__About this exercise__
Leave out the pictures and output the data verbatim.

__Supplied records__

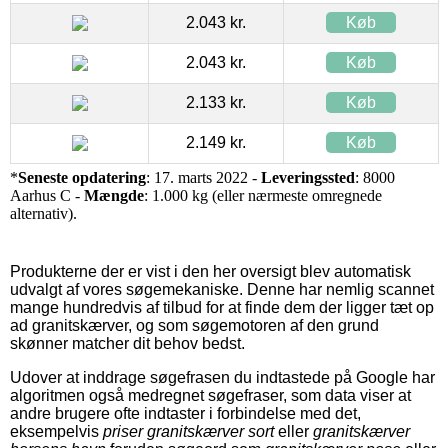
2.043 kr.
Køb
2.043 kr.
Køb
2.133 kr.
Køb
2.149 kr.
Køb
*
Seneste opdatering
: 17. marts 2022 -
Leveringssted
: 8000
Aarhus C -
Mængde
: 1.000 kg (eller nærmeste omregnede
alternativ).
Produkterne der er vist i den her oversigt blev automatisk
udvalgt af vores søgemekaniske. Denne har nemlig scannet
mange hundredvis af tilbud for at finde dem der ligger tæt op
ad granitskærver, og som søgemotoren af den grund
skønner matcher dit behov bedst.
Udover at inddrage søgefrasen du indtastede på Google har
algoritmen også medregnet søgefraser, som data viser at
andre brugere ofte indtaster i forbindelse med det,
eksempelvis
priser granitskærver sort
eller
granitskærver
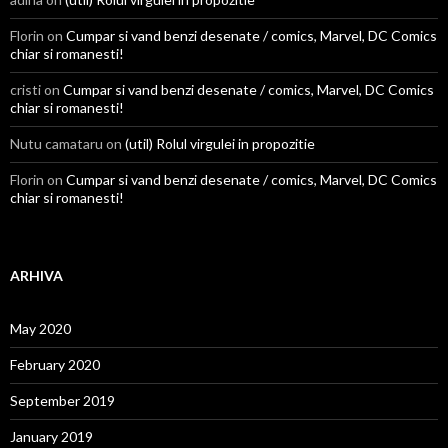
Florin on
Cumpar si vand benzi desenate / comics, Marvel, DC Comics
chiar si romanesti!
cristi on
Cumpar si vand benzi desenate / comics, Marvel, DC Comics
chiar si romanesti!
Nutu camataru on
(util) Rolul virgulei in propozitie
Florin on
Cumpar si vand benzi desenate / comics, Marvel, DC Comics
chiar si romanesti!
ARHIVA
May 2020
February 2020
September 2019
January 2019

__Your response__
2.043 kr.
Køb
2.043 kr.
Køb
2.133 kr.
Køb
2.149 kr.
Køb
*
Seneste opdatering
: 17. marts 2022 -
Leveringssted
: 8000
Aarhus C -
Mængde
: 1.000 kg (eller nærmeste omregnede
alternativ).
Produkterne der er vist i den her oversigt blev automatisk
udvalgt af vores søgemekaniske. Denne har nemlig scannet
mange hundredvis af tilbud for at finde dem der ligger tæt op
ad granitskærver, og som søgemotoren af den grund
skønner matcher dit behov bedst.
Udover at inddrage søgefrasen du indtastede på Google har
algoritmen også medregnet søgefraser, som data viser at
andre brugere ofte indtaster i forbindelse med det,
eksempelvis
priser granitskærver sort
eller
granitskærver
Florin on
Cumpar si vand benzi desenate / comics, Marvel, DC Comics
chiar si romanesti!
cristi on
Cumpar si vand benzi desenate / comics, Marvel, DC Comics
chiar si romanesti!
Nutu camataru on
(util) Rolul virgulei in propozitie
Florin on
Cumpar si vand benzi desenate / comics, Marvel, DC Comics
chiar si romanesti!
ARHIVA
May 2020
February 2020
September 2019
January 2019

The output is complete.